Resmi, yasal ve Hâkim teminatlı “Ön seçim” yapılmayan partide demokrasi; insan hakları, adalet, eşitlik ilkesi, hukuk da yoktur!
        
Ön seçim millet için bir hak, parti üyeleri için zorunluluk, parti yönetimi içinse ahlâki, hukuki ve insani bir görevdir. Ön seçim yapmamak, açık hali ve tabiriyle “Kitle Partisi” değil, şahıs teşekkülü, siyasi şirket veya harici iştiraklerle güdümlenen organizasyonlar anlamı taşır.
        
Her ne kadar mevcut yasal düzen ve cari mevzuat itibarıyla kerhen “mubah” olsa dahi,  esasta aday yoklaması, merkez yoklaması, temayül yoklaması gibi ad’larla yapılan sözde aday tespit, aslında atama ve re’sen tayin usulleri ahlâki, insani, olağan, kabul edilebilir ve normal değildir. Bu uygulamalar halktan kopukluğun, millete rağmen siyaset yapmanın, güdümlü bir siyasi organizasyon olmanın ya da vesayet, tasallut, sulta, cunta ve dikta gibi insanlık dışı kara ve karanlık mihraklara dâhil bulunmanın işaretidir. Sebebi de: Halka güvenmemek, insanlara inanmamak ve bilhassa milletle devlet aleyhine bazı işler çeviriyor olmaktır. Aksi takdirde ön seçim yapmak açıklığın, şeffaflığın, saydamlığın, namuslu-dürüst, demokrat olmanın yegâne göstergesidir. Ayrıca demokrasi, adalet ahlâkı, eşitlik ilkesi ve evrensel hukukun gereğidir.
        
Öyleyse ÖN SEÇİM yapmayan partiye oy vermek ne kadar doğrudur? Millete güveni ve saygısı olmayana, millet ne kadar inanıp güvenmelidir? 
        
Çünkü, Ön Seçim yoksa, mutlaka “organize işler” ve kapalı kapılar ardında menfur, çirkin ve ahlâk dışı pazarlıklar vardır.   
Ancak, 2820 Sayılı siyasi partiler kanunu ile kanun gereği 07 Haziran 2015 Seçimleri için Yüksek Seçim Kurulu tarafından hazırlanıp yürürlüğe konulan Seçim Takvimi’ne göre.; 29 Mart 2015 Pazar günü yapılacak “yargı gözetimi ve hâkim teminatlı ön seçimler” için, seçime girme hakkı bulunan kaç parti resmen başvurdu dersiniz?

YASAL ÖN SEÇİM İÇİN BAŞVURAN TEK PARTİ CHP!..

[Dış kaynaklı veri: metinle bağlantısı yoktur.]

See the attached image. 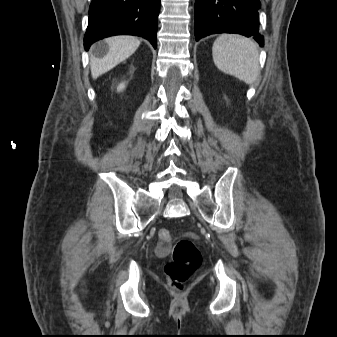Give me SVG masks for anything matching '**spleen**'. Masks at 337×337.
I'll list each match as a JSON object with an SVG mask.
<instances>
[{
  "label": "spleen",
  "mask_w": 337,
  "mask_h": 337,
  "mask_svg": "<svg viewBox=\"0 0 337 337\" xmlns=\"http://www.w3.org/2000/svg\"><path fill=\"white\" fill-rule=\"evenodd\" d=\"M216 67L246 84H252L259 71V52L256 44L241 35L222 34L213 43Z\"/></svg>",
  "instance_id": "1"
}]
</instances>
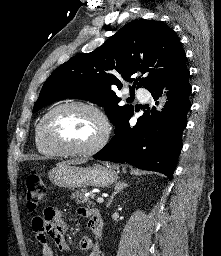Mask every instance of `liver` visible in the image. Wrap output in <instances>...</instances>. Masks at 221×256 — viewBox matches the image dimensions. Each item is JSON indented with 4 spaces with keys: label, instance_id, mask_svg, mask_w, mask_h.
Segmentation results:
<instances>
[{
    "label": "liver",
    "instance_id": "1",
    "mask_svg": "<svg viewBox=\"0 0 221 256\" xmlns=\"http://www.w3.org/2000/svg\"><path fill=\"white\" fill-rule=\"evenodd\" d=\"M84 162H85L84 160L75 159V160H68V161L61 162V163H59L58 165H60V164H72V165H76V164H82V163H84Z\"/></svg>",
    "mask_w": 221,
    "mask_h": 256
}]
</instances>
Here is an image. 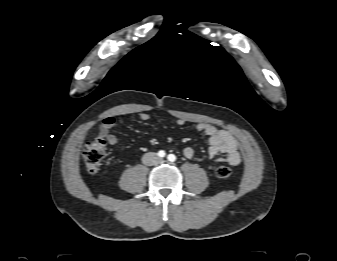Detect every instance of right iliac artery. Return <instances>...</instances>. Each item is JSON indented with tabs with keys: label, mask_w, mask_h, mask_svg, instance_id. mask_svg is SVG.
I'll use <instances>...</instances> for the list:
<instances>
[{
	"label": "right iliac artery",
	"mask_w": 337,
	"mask_h": 261,
	"mask_svg": "<svg viewBox=\"0 0 337 261\" xmlns=\"http://www.w3.org/2000/svg\"><path fill=\"white\" fill-rule=\"evenodd\" d=\"M166 155V153H165V151H163V150H160L159 152H158V156L159 157H164Z\"/></svg>",
	"instance_id": "82829eb1"
}]
</instances>
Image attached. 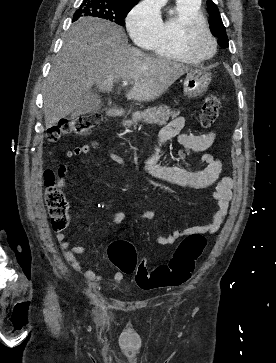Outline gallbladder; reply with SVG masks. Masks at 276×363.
<instances>
[{
	"mask_svg": "<svg viewBox=\"0 0 276 363\" xmlns=\"http://www.w3.org/2000/svg\"><path fill=\"white\" fill-rule=\"evenodd\" d=\"M100 96L92 89L84 96L82 103L72 112L71 117L76 118L80 115L97 111L101 108Z\"/></svg>",
	"mask_w": 276,
	"mask_h": 363,
	"instance_id": "bac80fb5",
	"label": "gallbladder"
}]
</instances>
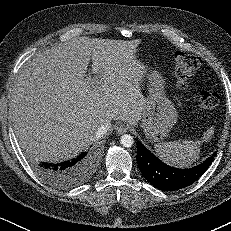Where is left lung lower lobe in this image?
Returning a JSON list of instances; mask_svg holds the SVG:
<instances>
[{
  "instance_id": "1",
  "label": "left lung lower lobe",
  "mask_w": 231,
  "mask_h": 231,
  "mask_svg": "<svg viewBox=\"0 0 231 231\" xmlns=\"http://www.w3.org/2000/svg\"><path fill=\"white\" fill-rule=\"evenodd\" d=\"M215 156L216 152L195 167L177 169L163 163L137 141L136 160L139 169L148 182L162 191L178 190L191 185L205 173Z\"/></svg>"
}]
</instances>
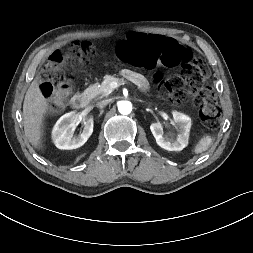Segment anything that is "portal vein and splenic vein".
<instances>
[{
  "label": "portal vein and splenic vein",
  "instance_id": "18ae733b",
  "mask_svg": "<svg viewBox=\"0 0 253 253\" xmlns=\"http://www.w3.org/2000/svg\"><path fill=\"white\" fill-rule=\"evenodd\" d=\"M121 84H124V82H112L110 84L111 88L115 89L117 87H119Z\"/></svg>",
  "mask_w": 253,
  "mask_h": 253
}]
</instances>
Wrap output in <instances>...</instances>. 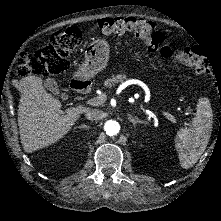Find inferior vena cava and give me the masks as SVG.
<instances>
[{
	"instance_id": "1",
	"label": "inferior vena cava",
	"mask_w": 221,
	"mask_h": 221,
	"mask_svg": "<svg viewBox=\"0 0 221 221\" xmlns=\"http://www.w3.org/2000/svg\"><path fill=\"white\" fill-rule=\"evenodd\" d=\"M105 116V113L99 109H89L85 112L86 119L90 121L102 120Z\"/></svg>"
}]
</instances>
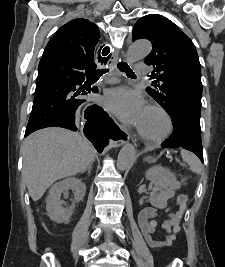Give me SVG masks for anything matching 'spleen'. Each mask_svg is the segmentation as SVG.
<instances>
[{
	"label": "spleen",
	"instance_id": "1",
	"mask_svg": "<svg viewBox=\"0 0 225 267\" xmlns=\"http://www.w3.org/2000/svg\"><path fill=\"white\" fill-rule=\"evenodd\" d=\"M181 156L184 162L189 165V169L194 173H200L202 171V165L199 159L187 150H181Z\"/></svg>",
	"mask_w": 225,
	"mask_h": 267
}]
</instances>
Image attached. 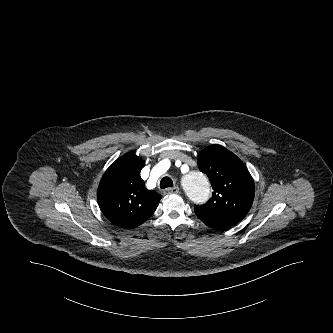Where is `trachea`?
Here are the masks:
<instances>
[{"mask_svg": "<svg viewBox=\"0 0 333 333\" xmlns=\"http://www.w3.org/2000/svg\"><path fill=\"white\" fill-rule=\"evenodd\" d=\"M168 187H173V181L169 177H164L160 181V188L165 189Z\"/></svg>", "mask_w": 333, "mask_h": 333, "instance_id": "3493384b", "label": "trachea"}]
</instances>
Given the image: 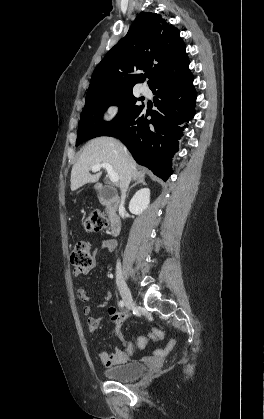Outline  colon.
I'll return each mask as SVG.
<instances>
[{"label":"colon","mask_w":264,"mask_h":419,"mask_svg":"<svg viewBox=\"0 0 264 419\" xmlns=\"http://www.w3.org/2000/svg\"><path fill=\"white\" fill-rule=\"evenodd\" d=\"M107 227V220L104 215L100 213L91 214L86 222L85 228L90 232H98ZM70 263L76 268H90L94 263V256L90 244L87 241H78L70 253ZM157 331H151L148 335L139 336L135 343H130L131 346L143 349L149 340L155 341Z\"/></svg>","instance_id":"1"}]
</instances>
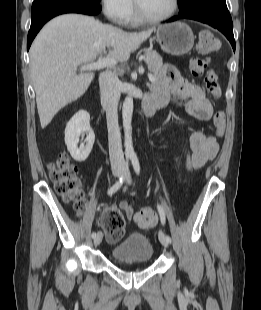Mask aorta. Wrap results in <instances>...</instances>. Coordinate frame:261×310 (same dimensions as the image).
<instances>
[{
  "label": "aorta",
  "mask_w": 261,
  "mask_h": 310,
  "mask_svg": "<svg viewBox=\"0 0 261 310\" xmlns=\"http://www.w3.org/2000/svg\"><path fill=\"white\" fill-rule=\"evenodd\" d=\"M132 115H133V98L128 95L122 107L123 128L125 136V153L127 156L134 155V148L132 143Z\"/></svg>",
  "instance_id": "1"
}]
</instances>
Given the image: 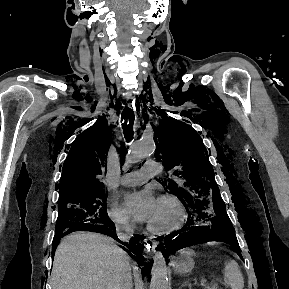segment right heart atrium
Wrapping results in <instances>:
<instances>
[{
    "label": "right heart atrium",
    "mask_w": 289,
    "mask_h": 289,
    "mask_svg": "<svg viewBox=\"0 0 289 289\" xmlns=\"http://www.w3.org/2000/svg\"><path fill=\"white\" fill-rule=\"evenodd\" d=\"M109 216L113 223L124 230L132 227V220L128 213L115 201H112L109 209Z\"/></svg>",
    "instance_id": "right-heart-atrium-1"
}]
</instances>
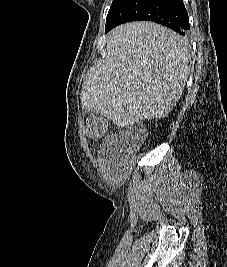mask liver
Masks as SVG:
<instances>
[{
	"label": "liver",
	"mask_w": 227,
	"mask_h": 267,
	"mask_svg": "<svg viewBox=\"0 0 227 267\" xmlns=\"http://www.w3.org/2000/svg\"><path fill=\"white\" fill-rule=\"evenodd\" d=\"M188 41L162 25H120L107 36V55L88 74L82 107L119 127L169 114L190 73Z\"/></svg>",
	"instance_id": "liver-1"
}]
</instances>
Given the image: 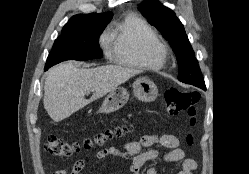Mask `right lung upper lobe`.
I'll return each instance as SVG.
<instances>
[{"mask_svg":"<svg viewBox=\"0 0 249 174\" xmlns=\"http://www.w3.org/2000/svg\"><path fill=\"white\" fill-rule=\"evenodd\" d=\"M113 14L111 12L108 13H91V14H78L73 16L68 23L63 27L62 32H67L79 28H83L89 24L96 22H110Z\"/></svg>","mask_w":249,"mask_h":174,"instance_id":"cb5924a9","label":"right lung upper lobe"}]
</instances>
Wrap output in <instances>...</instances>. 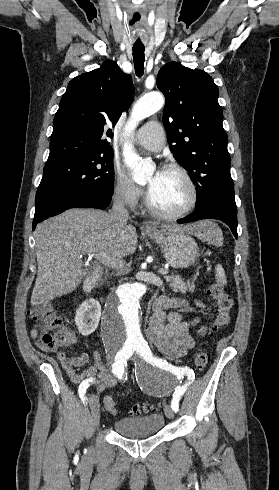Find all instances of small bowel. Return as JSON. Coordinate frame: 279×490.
I'll return each instance as SVG.
<instances>
[{
	"label": "small bowel",
	"instance_id": "small-bowel-1",
	"mask_svg": "<svg viewBox=\"0 0 279 490\" xmlns=\"http://www.w3.org/2000/svg\"><path fill=\"white\" fill-rule=\"evenodd\" d=\"M185 304L183 299L161 296L155 299L149 313L146 335L162 355L171 359L185 356L194 347V339L189 329L195 322L183 321L180 314L175 311V309L184 307ZM167 309H172V311L166 312ZM39 330L38 325L31 330V337L34 341H38ZM206 330L207 327L202 326L198 331V336H203ZM76 343V338L71 336V344ZM55 358L70 380L81 388L86 389L95 385L97 391L101 393L116 384V379L102 362L100 350L93 351V364L82 372H78L77 369L88 363L90 356L87 353L68 357L64 352L58 351L55 352Z\"/></svg>",
	"mask_w": 279,
	"mask_h": 490
}]
</instances>
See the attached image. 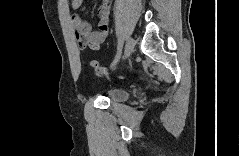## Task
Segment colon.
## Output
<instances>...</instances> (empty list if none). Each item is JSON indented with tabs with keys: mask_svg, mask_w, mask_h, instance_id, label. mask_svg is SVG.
Instances as JSON below:
<instances>
[{
	"mask_svg": "<svg viewBox=\"0 0 239 156\" xmlns=\"http://www.w3.org/2000/svg\"><path fill=\"white\" fill-rule=\"evenodd\" d=\"M88 64L98 75L106 76L109 74V71L105 67L101 66L97 61L93 60Z\"/></svg>",
	"mask_w": 239,
	"mask_h": 156,
	"instance_id": "1",
	"label": "colon"
}]
</instances>
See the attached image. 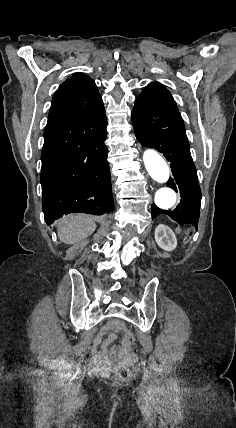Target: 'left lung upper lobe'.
<instances>
[{
  "label": "left lung upper lobe",
  "mask_w": 236,
  "mask_h": 428,
  "mask_svg": "<svg viewBox=\"0 0 236 428\" xmlns=\"http://www.w3.org/2000/svg\"><path fill=\"white\" fill-rule=\"evenodd\" d=\"M135 105L159 110L178 111L169 91L161 83L154 82L146 86L136 99Z\"/></svg>",
  "instance_id": "left-lung-upper-lobe-1"
}]
</instances>
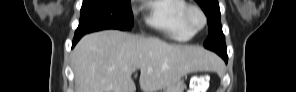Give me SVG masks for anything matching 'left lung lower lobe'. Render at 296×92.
<instances>
[{"label":"left lung lower lobe","instance_id":"left-lung-lower-lobe-1","mask_svg":"<svg viewBox=\"0 0 296 92\" xmlns=\"http://www.w3.org/2000/svg\"><path fill=\"white\" fill-rule=\"evenodd\" d=\"M218 54L227 62V59H228L227 53H225V52H219Z\"/></svg>","mask_w":296,"mask_h":92}]
</instances>
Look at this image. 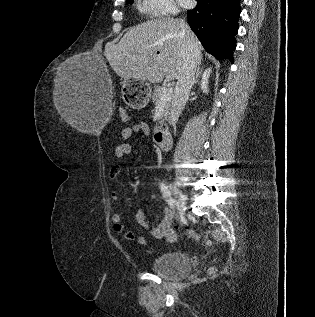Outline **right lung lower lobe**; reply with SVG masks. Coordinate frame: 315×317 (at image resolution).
I'll list each match as a JSON object with an SVG mask.
<instances>
[{
    "label": "right lung lower lobe",
    "mask_w": 315,
    "mask_h": 317,
    "mask_svg": "<svg viewBox=\"0 0 315 317\" xmlns=\"http://www.w3.org/2000/svg\"><path fill=\"white\" fill-rule=\"evenodd\" d=\"M187 11L188 23L205 50L218 60L233 59L240 0H197Z\"/></svg>",
    "instance_id": "98d812e1"
}]
</instances>
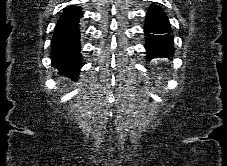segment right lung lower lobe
Here are the masks:
<instances>
[{
	"label": "right lung lower lobe",
	"mask_w": 227,
	"mask_h": 166,
	"mask_svg": "<svg viewBox=\"0 0 227 166\" xmlns=\"http://www.w3.org/2000/svg\"><path fill=\"white\" fill-rule=\"evenodd\" d=\"M82 14L75 6H69L60 17L52 39V65L61 73L76 79L81 68L80 30Z\"/></svg>",
	"instance_id": "right-lung-lower-lobe-1"
}]
</instances>
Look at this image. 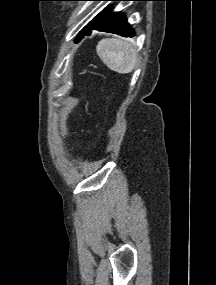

İster inanın ister inanmayın, ben 20 Mart 2015 Cuma günü önce İnternet ortamında uzun bir araştırma yaptım. Bulduklarıma inanamadım. Sonra saat: 18.00’de Yüksek Seçim Kurulu’ndan teyit aldım. Buna göre: 298 sayılı Kanun'un 19., 2820 sayılı Kanun'un 41/(a) ve Yüksek Seçim Kurulunun 2 Şubat 2015 tarihli ve 112 sayılı kararı ile kabul edilen "Siyasi Partilerin Önseçim veya Aday Yoklaması Yöntemleriyle Aday Tespitine İlişkin Usul ve Esaslar Gösterir 125 sayılı Genelge"nin 6. maddesinin (b) bendi uyarınca, 29 Mart 2015 Pazar günü yapılacak resmi, yasal, açık, dürüst ve demokratik “ön seçimde” sadece CHP, (maalesef o’da örgütlü İllerin tamamında değil, sadece % 85’inde) ÖN Seçim yapacak.
Bunda; CHP içinde çok akılcı, onurlu, sorumlu ve güçlü bir “demokrasi, insan hakları, adalet ve hukuk mücadelesi” veren; “Parti İçi Demokrasi, Ülke İçin İktidar Topluluğu ve Bileşenleri”nin çok etkili, olumlu ve sorumlulukla icra edilen önelmiş derecede rolü olduğunu sanıyorum. Bu vesileyle mezkür grubu içtenlikle tebrik ediyor, kutluyor ve bütün partilerde böyle inançlı ve bilinçli grupların oluşmasını diliyorum. (*)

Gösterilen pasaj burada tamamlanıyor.